A new strain of banking trojan VAWTRAK uses Macros and abuses Windows PowerShell

Pierluigi Paganini February 25, 2015

Security experts at TrendMicro observed significant improvements in VAWTRAK banking trojan which couples use malicious macros and Windows PowerShell.

Early 2015 the Microsoft Malware Protection Center (MMPC) issued an alert about a surge in the infections of malware using macros to spread their malicious code. The experts MMPC have observed a significant increase in enable-macros based malware, the most active codes include Adnel and Tarbir.

macros malware attacks

Last year experts at TrendLabs observed criminal crews using the Windows PowerShell command shell to spread ROVNIX via malicious macro downloaders. The experts are now seeing cyber criminals using malicious macros in Microsoft Word Windows to spread the banking malware VAWTRAK. The malware specialists at Trend Micro noticed the VAWTRAK agent for the first time in June 2014, when it was abusing a Windows feature called Software Restriction Policies (SRP) to prevent victims’ systems from running a wide range of security programs, including antivirus software from  Trend Micro, ESET, AVG Symantec, Microsoft, Intel and many others for a total of 53 different applications.

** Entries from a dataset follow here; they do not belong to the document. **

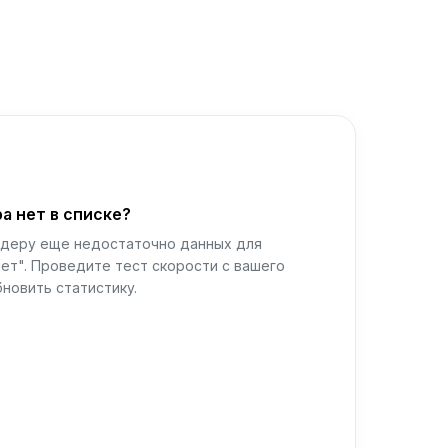
а нет в списке?
йдеру еще недостаточно данных для
ет". Проведите тест скорости с вашего
новить статистику.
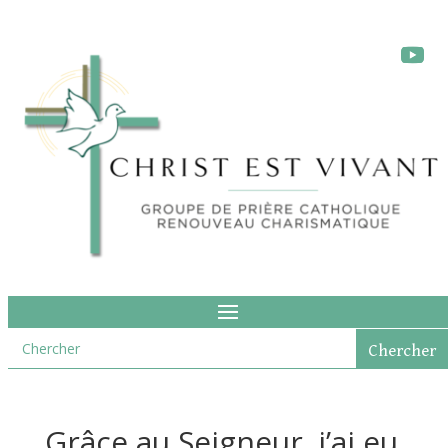
Grâce au Seigneur, j’ai eu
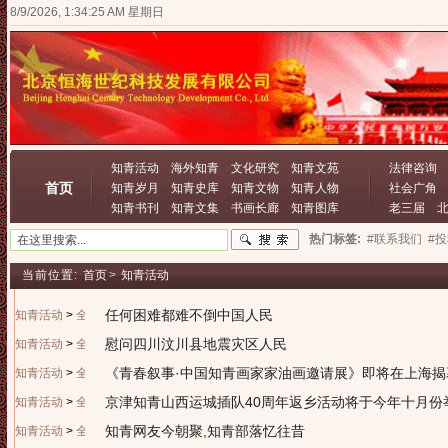
8/9/2026, 1:34:25 AM 星期日
知青活动
海外知青
文化研究
知青文苑
法律咨询
首页
知青岁月
知青史库
知青文物
知青人物
社会广角
知青书刊
知青文集
书画长廊
知青图库
老三届
热门标签:
#联系我们
#
当前位置:
首页
>
知青活动
任何困难都难不倒中国人民
知青活动
>
全国知青
慰问四川汶川县地震灾区人民
知青活动
>
全国知青
《青春叙事·中国知青画家家油画邀请展》即将在上海揭
知青活动
>
全国知青
京津知青山西运城插队40周年返乡活动将于今年十月份
知青活动
>
全国知青
知青网友今朝聚,知青部落忆往昔
知青活动
>
全国知青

The variant targeted users of banks in Japan, Germany, UK and Swiss.

This time crooks used the agent to target several financial institutions including Bank of America, Barclays, Citibank, HSBC, Lloyd’s Bank, and J.P. Morgan.

The kill chain begins with phishing emails, the majority of messages used to spread  the VAWTRAK  banking malware are crafted to look like they came from the mailing company FedEx.

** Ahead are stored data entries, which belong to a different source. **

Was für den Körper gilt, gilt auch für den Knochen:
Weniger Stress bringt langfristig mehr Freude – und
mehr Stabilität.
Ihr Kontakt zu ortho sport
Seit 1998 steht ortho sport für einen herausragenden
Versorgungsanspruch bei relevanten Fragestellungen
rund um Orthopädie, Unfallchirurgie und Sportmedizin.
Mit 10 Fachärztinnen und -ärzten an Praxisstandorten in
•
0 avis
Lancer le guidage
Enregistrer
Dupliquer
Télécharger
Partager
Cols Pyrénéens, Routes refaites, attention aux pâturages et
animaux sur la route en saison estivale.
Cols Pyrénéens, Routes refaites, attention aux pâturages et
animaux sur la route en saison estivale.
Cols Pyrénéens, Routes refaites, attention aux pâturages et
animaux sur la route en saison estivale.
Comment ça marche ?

“The emails notify their recipients that a package was delivered to them, and contain a receipt number attached for the supposed ‘delivery.'” states a report published by TrendMicro.

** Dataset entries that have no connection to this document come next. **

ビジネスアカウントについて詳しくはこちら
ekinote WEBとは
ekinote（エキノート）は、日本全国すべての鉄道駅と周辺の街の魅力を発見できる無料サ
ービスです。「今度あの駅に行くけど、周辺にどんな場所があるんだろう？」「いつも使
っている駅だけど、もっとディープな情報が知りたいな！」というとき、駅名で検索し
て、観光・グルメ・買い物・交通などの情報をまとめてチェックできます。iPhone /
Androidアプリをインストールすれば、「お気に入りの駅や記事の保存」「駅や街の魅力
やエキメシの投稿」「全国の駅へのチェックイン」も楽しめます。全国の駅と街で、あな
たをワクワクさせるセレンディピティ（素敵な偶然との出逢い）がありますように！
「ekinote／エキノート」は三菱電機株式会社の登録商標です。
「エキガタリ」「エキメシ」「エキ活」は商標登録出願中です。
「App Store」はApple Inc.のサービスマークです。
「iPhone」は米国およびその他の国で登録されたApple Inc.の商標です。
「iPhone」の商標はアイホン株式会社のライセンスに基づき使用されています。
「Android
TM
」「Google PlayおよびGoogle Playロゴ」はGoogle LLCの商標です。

As observed in many other cases of infection based on Windows Macro, when email recipients open the document will first see jumbled symbols. The messages instruct victims to enable the macros in order to correctly read the message.


Once enable the macro, a .VBS file and PowerShell script will be dropped onto the victim’s machine.

“Once the macro is enabled, a batch file is dropped into the affected system, along with a .VBS file and a PowerShell script. The batch file is programmed to run the .VBS file, which is then prompted to run the PowerShell file. The PowerShell file finally downloads the VAWTRAK variant, detected as BKDR_VAWTRAK.DOKR.” continues the post.

The VAWTRAK banking trojan is able to steal information from different sources, including email credentials from mail services like Microsoft Outlook and Windows Mail. The malicious code could be used to steal sensitive data from most common browsers, it also steals account information for File Transfer Protocol (FTP) clients or file manager software like FileZilla.

“Additionally, BKDR_VAWTRAK.DOKR can bypass two-factor authentication like one-time password (OTP) tokens and also has functionalities like Automatic Transfer System (ATS). The SSL bypass and ATS capabilities of VAWTRAK malware depends on the configuration file it receives. The configuration file contains the script used for ATS and SSL, which is injected into the web browser. ” states the post . “It also performs information theft through methods like form grabbing, screenshots, and site injections. Some the targeted sites include Amazon, Facebook, Farmville, Google, Gmail, Yahoo Mail, and Twitter.”

The experts highlighted the continuous improvement of the VAWTRAK banking malware since it was first spotted in August 2013, it could be considered a privileged tool in the criminal ecosystem.